Lambics are good, but as someone said are going to be harder to find when you are just out and about. Try one if you find one. They are interesting, and won’t taste anything like the beer you are familar with.
For something that is more common look for anything that is called a hefeweizen or belgian or white beer (wheat beer/wit beer too) and you will get something that is a little sweeter with citrus notes. Pyramid makes a decent one that seems to be everywhere. Blue Moon is also a lot of places, as is Shock Top. I don’t care for Shock Top myself, but I think Blue Moon is ok. Many places with garnish hefeweizen and white beer with an orange twist just as a matter of course.

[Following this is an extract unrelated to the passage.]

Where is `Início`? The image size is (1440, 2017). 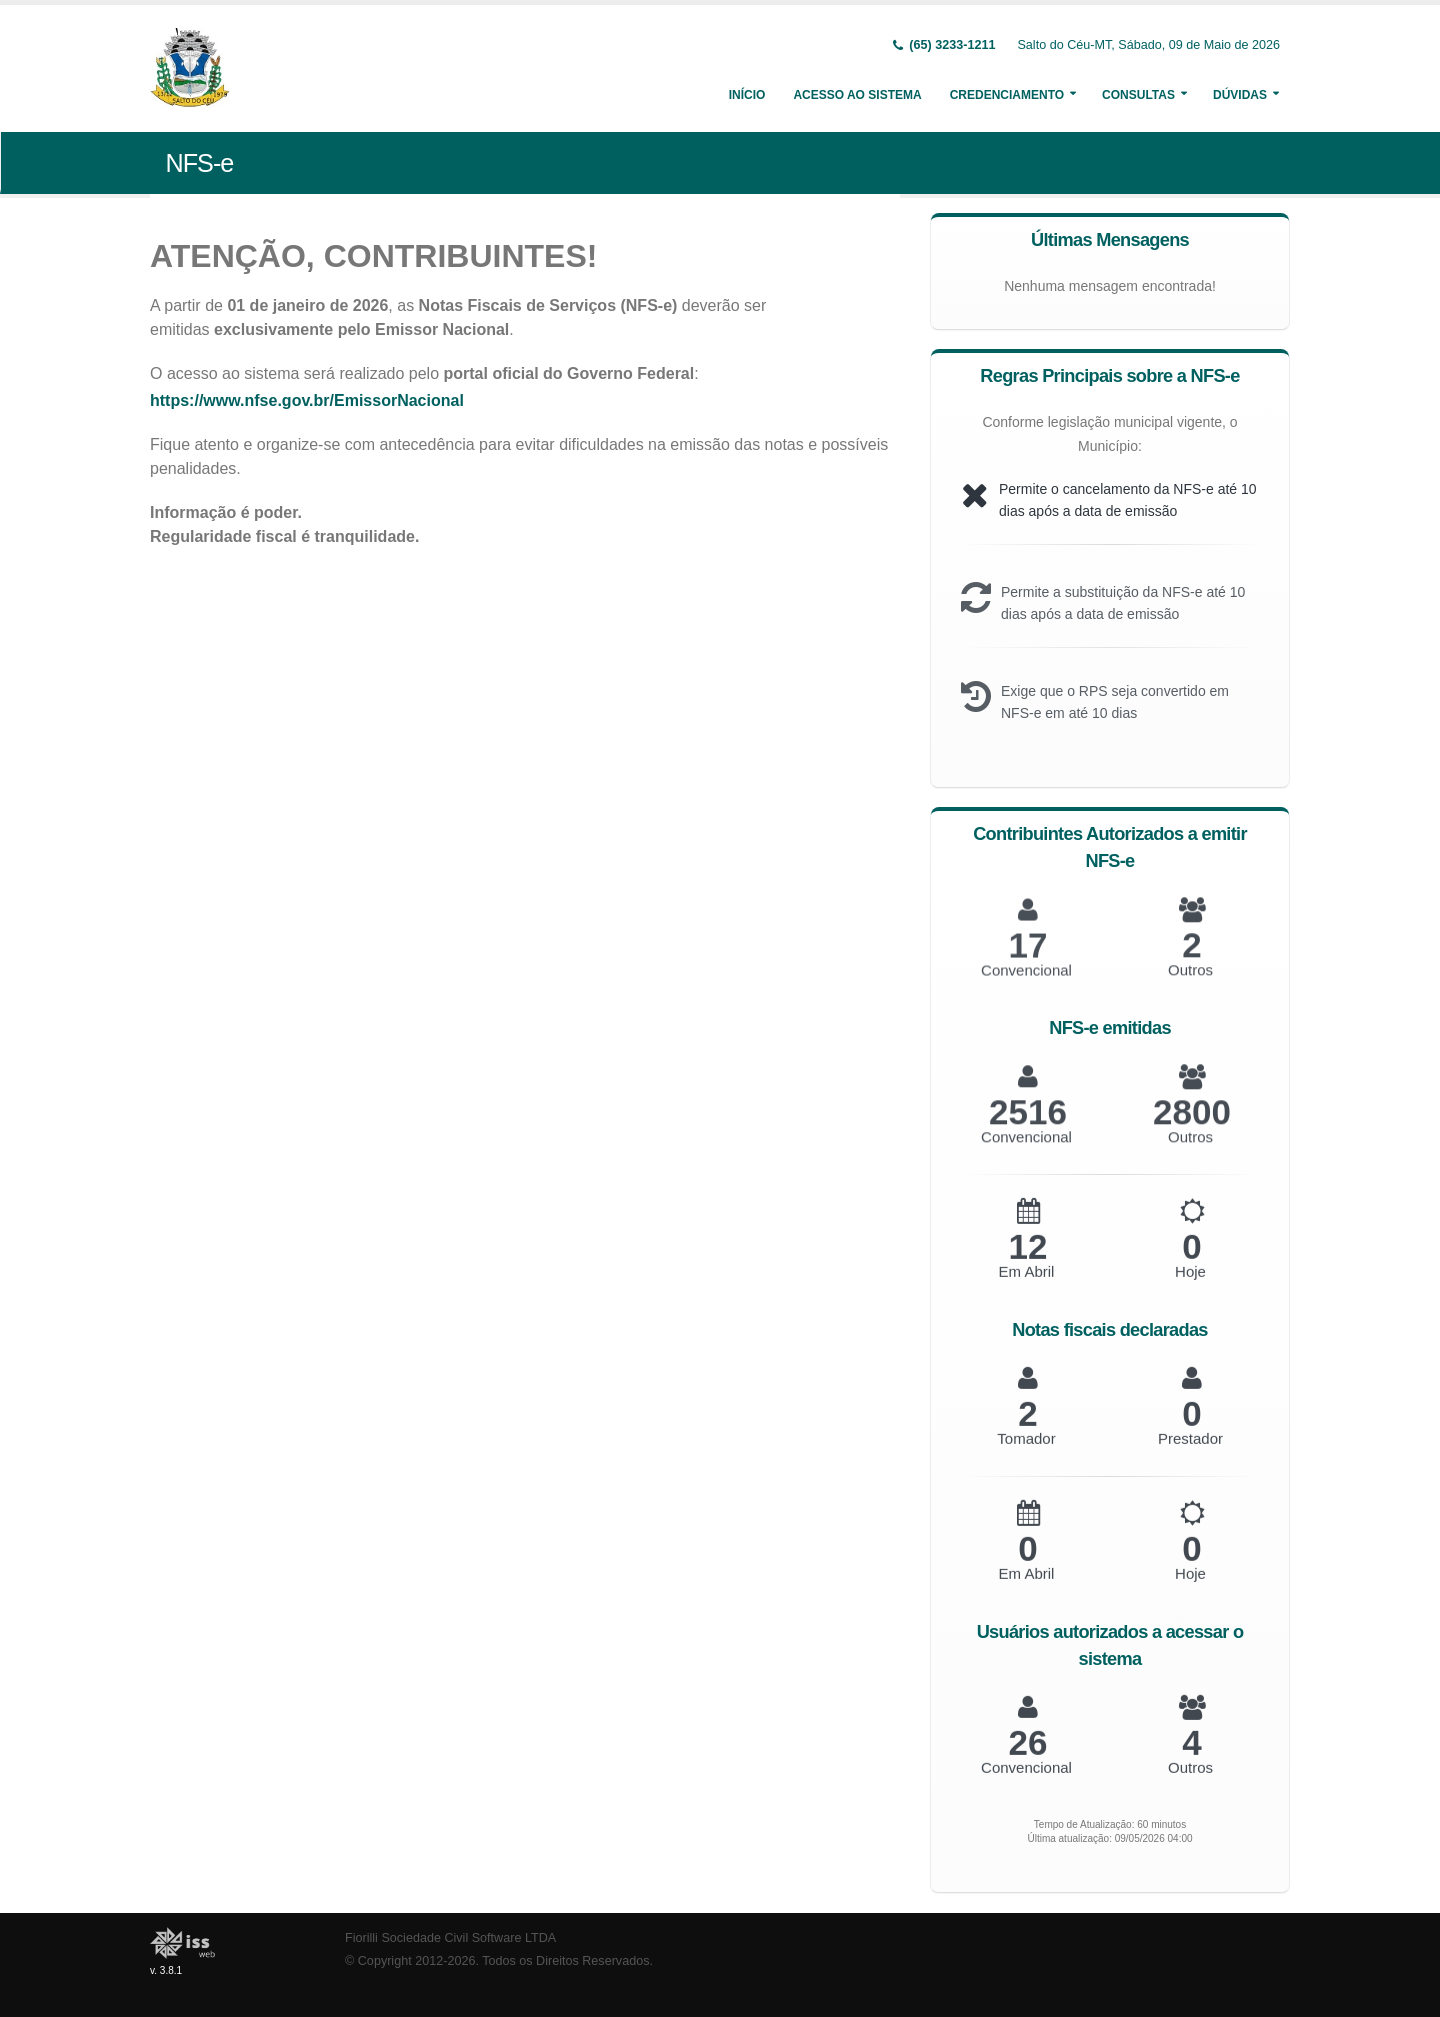 Início is located at coordinates (747, 95).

Also, try mexican beers and add lime. That’s fairly standard, and many places will garnish them with lime without you asking. I would avoid Corona or Tecate but Dos Equies and Pacifico are solid middle road mexican beers. Negra Modelo is also good, but might be a bit dark for your taste, and wouldn’t be as good with lime.
You might also like something that has a bit more body and less bite. There is a beer called Boddington’s which is a pub ale, very creamy flavor without much bite. Many bars that serve a lot of beer have this on tap and it’s probably a good beginner beer. No fruit really but maybe a bit of honey. Very very different from anything you have tried, so keep an open mind. Young’s makes a Chocolate Stout that is also very drinkable, not super sweet but very smooth. Guinness is also surprisingly drinkable, but you have to like coffee as it is fairly strongly coffee flavored (sort of, try it you will see).

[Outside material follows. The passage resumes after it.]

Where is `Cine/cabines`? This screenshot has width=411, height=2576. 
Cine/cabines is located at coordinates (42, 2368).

Also, if you haven’t yet, look into hard cider. No one will look down on you for drinking it, and it tastes like apple juice. Strongbow is one I see a lot, but cider isn’t really my thing so I couldn’t tell you if it’s a good one.

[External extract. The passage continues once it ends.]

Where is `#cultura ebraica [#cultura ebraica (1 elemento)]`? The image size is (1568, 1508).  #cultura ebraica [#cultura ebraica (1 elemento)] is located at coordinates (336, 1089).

Since we seem to get a lot of “help me learn to like beer” threads around here, I just want to jump in and say that I absolutely despise coffee. Won’t put the nasty swill anywhere near my lips. But I do like Guinness. I do, however, know what you’re talking about and I can certainly taste the coffee in the beer. In fact, I recognized the taste long before anyone mentioned it to me. I just want to mention this so any non-coffee drinkers don’t avoid Guinness for fear it’s going to taste like a cup of coffee. There’s a handful of ‘good’ beers that, IMHO, beginner beer drinkers should learn to like since almost every bar will have them and most beginners are usually staying away from BMC stuff. Guinness is one of those beers (Sam Adams is another).
That’s good to know. I always just assumed that people who don’t like coffee wouldn’t like Guinness, but I don’t know many people who don’t like coffee (or Guinness for that matter) so I was never sure.
Guinness is a heavy beer, but if you are prepaired for something that you can’t just knock back quickly it’s really very drinkable. It’s very smooth and not very hoppy (the hops are what many people in my experience who don’t like beer object to).
Agreed. A new beer drinker might also want to give Red Stripe a shot, if they find they like lighter body beers. It’s got a decent flavor but isn’t aggressive in any way. It’s also everywhere.
As a coffee hater, I have to say that I cannot taste the coffee in Guinness. I can taste it in many other beers, though, and I’m really sick of the chocolate-and-coffee dark beers that so many microbreweries are putting out. It’s probably a good mix if you like coffee (or chocolate, for that matter) but I’m sick of it. However, I do not taste the coffee in Guinness.